→ **The problem**
An exact copy is required of the lines running from the one that contains "でもね、サラサラしてグレード高い" to the end of the material, both ends included, with pictures omitted.

──────

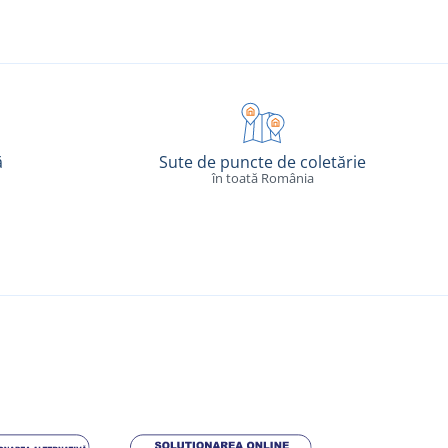
ă
Sute de puncte de coletărie
în toată România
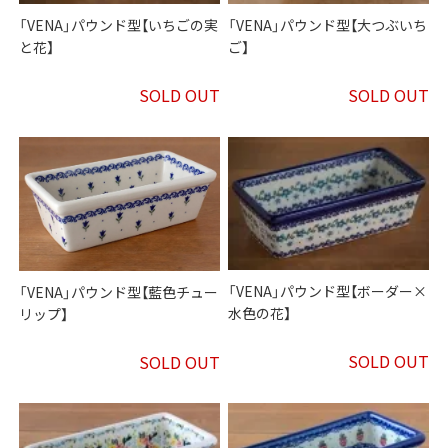
「VENA」パウンド型【いちごの実
「VENA」パウンド型【大つぶいち
と花】
ご】
SOLD OUT
SOLD OUT
「VENA」パウンド型【ボーダー×
「VENA」パウンド型【藍色チュー
水色の花】
リップ】
SOLD OUT
SOLD OUT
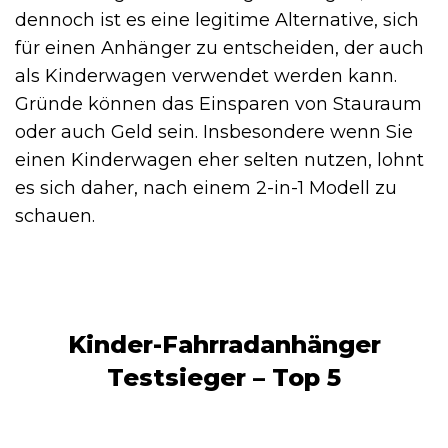
dennoch ist es eine legitime Alternative, sich
für einen Anhänger zu entscheiden, der auch
als Kinderwagen verwendet werden kann.
Gründe können das Einsparen von Stauraum
oder auch Geld sein. Insbesondere wenn Sie
einen Kinderwagen eher selten nutzen, lohnt
es sich daher, nach einem 2-in-1 Modell zu
schauen.
Kinder-Fahrradanhänger
Testsieger – Top 5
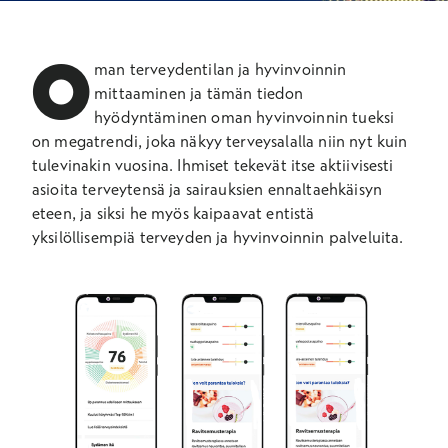
O
man terveydentilan ja hyvinvoinnin
mittaaminen ja tämän tiedon
hyödyntäminen oman hyvinvoinnin tueksi
on megatrendi, joka näkyy terveysalalla niin nyt kuin
tulevinakin vuosina. Ihmiset tekevät itse aktiivisesti
asioita terveytensä ja sairauksien ennaltaehkäisyn
eteen, ja siksi he myös kaipaavat entistä
yksilöllisempiä terveyden ja hyvinvoinnin palveluita.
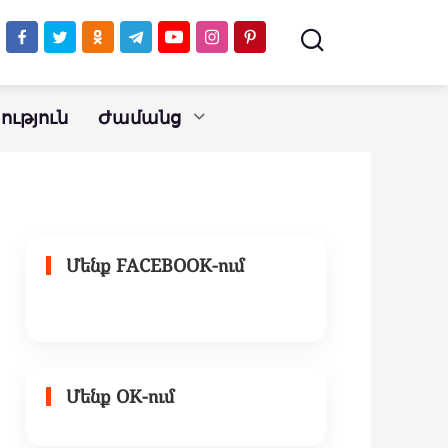
ւթյուն
Ժամանց
Մենք FACEBOOK-ում
Մենք OK-ում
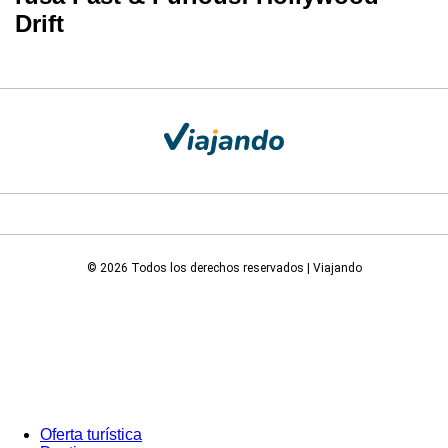
Drift
© 2026 Todos los derechos reservados | Viajando
Oferta turística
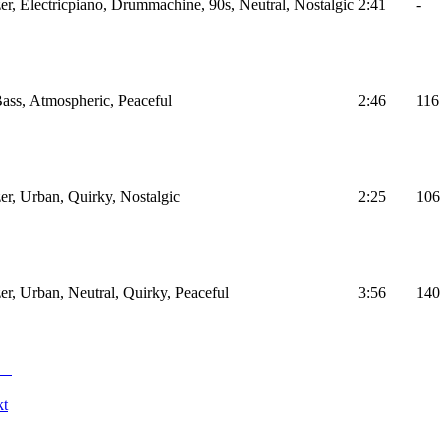
r, Electricpiano, Drummachine, 90s, Neutral, Nostalgic
2:41
-
ass, Atmospheric, Peaceful
2:46
116
r, Urban, Quirky, Nostalgic
2:25
106
r, Urban, Neutral, Quirky, Peaceful
3:56
140
kt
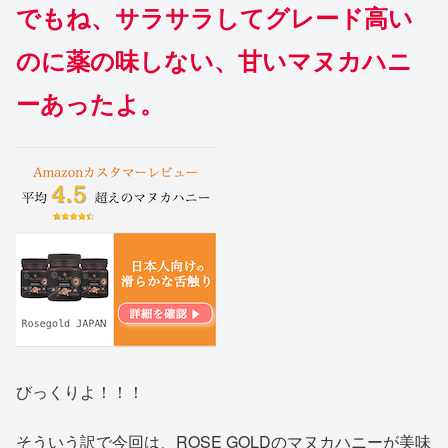
でもね、サラサラしてグレード高い
のに薬の味しない、甘いマヌカハニ
ーあったよ。
びっくりよ！！！
そういう訳で今回は、ROSE GOLDのマヌカハニーが美味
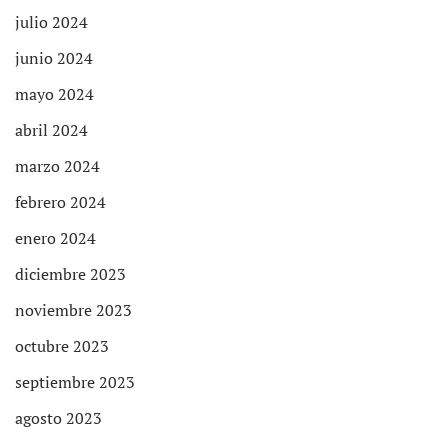
julio 2024
junio 2024
mayo 2024
abril 2024
marzo 2024
febrero 2024
enero 2024
diciembre 2023
noviembre 2023
octubre 2023
septiembre 2023
agosto 2023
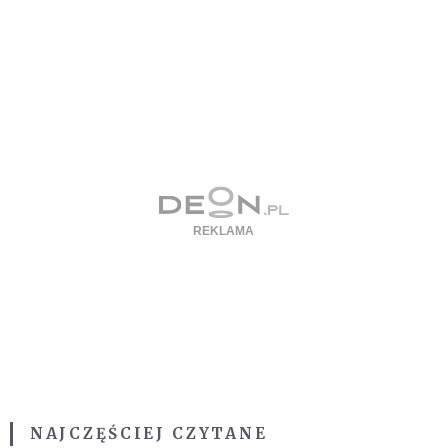
NAJCZĘŚCIEJ CZYTANE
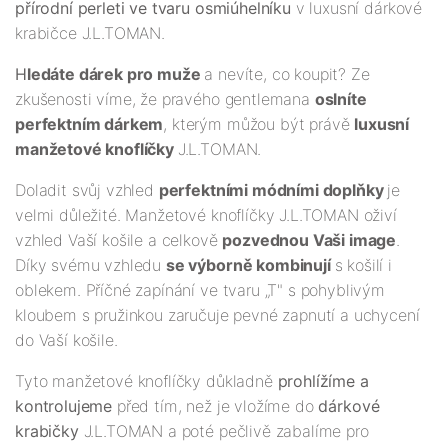
přírodní perleti ve tvaru osmiúhelníku
v luxusní dárkové
krabičce J.L.TOMAN.
H
ledáte dárek pro muže
a nevíte, co koupit? Ze
zkušenosti víme, že pravého gentlemana
oslníte
perfektním dárkem
, kterým můžou být právě
luxusní
manžetové knoflíčky
J.L.TOMAN.
Doladit svůj vzhled
perfektními módními doplňky
je
velmi důležité. Manžetové knoflíčky J.L.TOMAN oživí
vzhled Vaší košile a celkově
pozvednou Vaši image
.
Díky svému vzhledu
se výborně kombinují
s košilí i
oblekem. Příčné zapínání ve tvaru „T" s pohyblivým
kloubem s pružinkou zaručuje pevné zapnutí a uchycení
do Vaší košile.
Tyto manžetové knoflíčky důkladně
prohlížíme a
kontrolujeme
před tím, než je vložíme do
dárkové
krabičky
J.L.TOMAN a poté pečlivě zabalíme pro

──────

→ **Answer space**
でもね、サラサラしてグレード高い
のに薬の味しない、甘いマヌカハニ
ーあったよ。
びっくりよ！！！
そういう訳で今回は、ROSE GOLDのマヌカハニーが美味
julio 2024
junio 2024
mayo 2024
abril 2024
marzo 2024
febrero 2024
enero 2024
diciembre 2023
noviembre 2023
octubre 2023
septiembre 2023
agosto 2023
NAJCZĘŚCIEJ CZYTANE
přírodní perleti ve tvaru osmiúhelníku
v luxusní dárkové
krabičce J.L.TOMAN.
H
ledáte dárek pro muže
a nevíte, co koupit? Ze
zkušenosti víme, že pravého gentlemana
oslníte
perfektním dárkem
, kterým můžou být právě
luxusní
manžetové knoflíčky
J.L.TOMAN.
Doladit svůj vzhled
perfektními módními doplňky
je
velmi důležité. Manžetové knoflíčky J.L.TOMAN oživí
vzhled Vaší košile a celkově
pozvednou Vaši image
.
Díky svému vzhledu
se výborně kombinují
s košilí i
oblekem. Příčné zapínání ve tvaru „T" s pohyblivým
kloubem s pružinkou zaručuje pevné zapnutí a uchycení
do Vaší košile.
Tyto manžetové knoflíčky důkladně
prohlížíme a
kontrolujeme
před tím, než je vložíme do
dárkové
krabičky
J.L.TOMAN a poté pečlivě zabalíme pro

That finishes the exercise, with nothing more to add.